Working with UTF8BOM

Started by Martin Z, October 31, 2024, 05:11:15 PM

Previous topic - Next topic

Martin Z

I have a PowerShell script that, for a given folder...
  • Collates metadata from various sources/files
  • Arranges the data into an EXIFtool-like table (Generating a SourceFile column, using tag names as column headers, etc)
  • Saves this as a combined Metadata.csv file
  • Uses EXIFtool to write the metadata from Metadata.csv into each file

Issue 1: I have to use utf8BOM
After tearing my hair out for a bit, I found that I needed to specify the CSV encoding format as "utf8BOM" [Info], otherwise non-ASCII characters (e.g. emoji) would get corrupted, and so instead of an image subject being recorded in the CSV as "Holiday photo 🌴" it would instead get saved as something like "Holiday photo ▯▯▯▯" if I encoded the CSV file as utf8 (without BOM).
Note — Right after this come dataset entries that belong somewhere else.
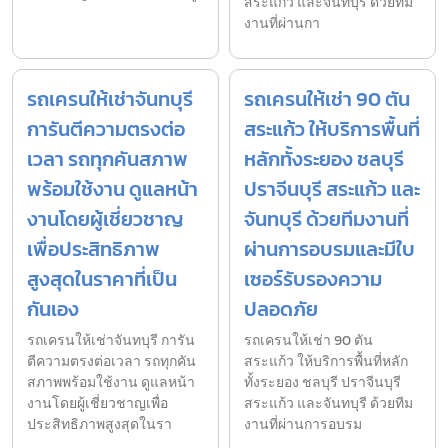
สระแก้ว และจันทบุรี ด้วยทีม
งานที่ผ่านกา
รถเครนให้เช่าจันทบุรี
รถเครนให้เช่า 90 ตัน
การันตีความตรงต่อ
สระแก้ว ให้บริการพื้นที่
เวลา รถทุกคันสภาพ
หลักทั้งระยอง ชลบุรี
พร้อมใช้งาน ดูแลหน้า
ปราจีนบุรี สระแก้ว และ
งานโดยผู้เชี่ยวชาญ
จันทบุรี ด้วยทีมงานที่
เพื่อประสิทธิภาพ
ผ่านการอบรมและมีใบ
สูงสุดในราคาที่เป็น
เซอร์รับรองความ
กันเอง
ปลอดภัย
รถเครนให้เช่าจันทบุรี การัน
รถเครนให้เช่า 90 ตัน
ตีความตรงต่อเวลา รถทุกคัน
สระแก้ว ให้บริการพื้นที่หลัก
สภาพพร้อมใช้งาน ดูแลหน้า
ทั้งระยอง ชลบุรี ปราจีนบุรี
งานโดยผู้เชี่ยวชาญเพื่อ
สระแก้ว และจันทบุรี ด้วยทีม
ประสิทธิภาพสูงสุดในรา
งานที่ผ่านการอบรม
Issue 2: This seemed to stop EXIFtool finding files
While this sorted the data in the CSV, it seems to have had a knock-on effect on EXIFtool whereby it can seemingly no longer read the filenames / match the SourceFile column and the files in the folder.

For example...
=== FOLDER STRUCTURE [C:\Test folder] ===
File1.jpg
File2.jpg
Metadata.csv

=== CSV STRUCTURE ===
SourceFile   | CreateDate           | Title             | XPSubject | XPKeywords
./File1.jpg* | 19/01/2024  16:13:00 | Holiday photo 🌴 | Foo       | Bar
./File2.jpg* | 19/01/2024  16:14:00 | Holiday photo 🌴 | Foo       | Bar

* NB: I have tried formatting the column as both "File1.jpg" and "./File1.jpg", as well as adding "FileName" and "Directory" columns, however I still couldn't get EXIFtool to find the files

> EXIFtool -csv:Metadata.csv -d "%d/%m/%Y  %H:%M:%S" -r .
No SourceFile './File1.jpg' in imported CSV database
(full path: 'c:\test folder\file1.jpg')
No SourceFile './File2.jpg' in imported CSV database
(full path: 'c:\test folder\file2.jpg')
    1 directories scanned
    0 image files read

Any way to fix this please?
Is there a way I can fix this / enable EXFItool to read filenames in an urf8bom-formatted CSV?

Notes
  • I'm running on Windows 11, with active code page = 65001
  • I did try and read some existing posts on utf8bom but went a bit over my head / most seemed to relate to specific tags/strings being utf8bom-formatted (rather than the entire CSV file)
  • Also, just to avoid getting side-tracked, I know storing emojis and other non-ascii characters is not ideal (I did even look at removing these from the compiled data, but this ended up creating other issues, such as an all-emoji description becoming a null string, etc -- Ultimately, I don't own the source data and so I just want to capture and write the metadata as-is

StarGeek

Are you sure you're using UTF-8 BOM and not UTF-16 BOM? Powershell forces UTF-16 BOM when redirecting output, < or >, or when using a pipe |.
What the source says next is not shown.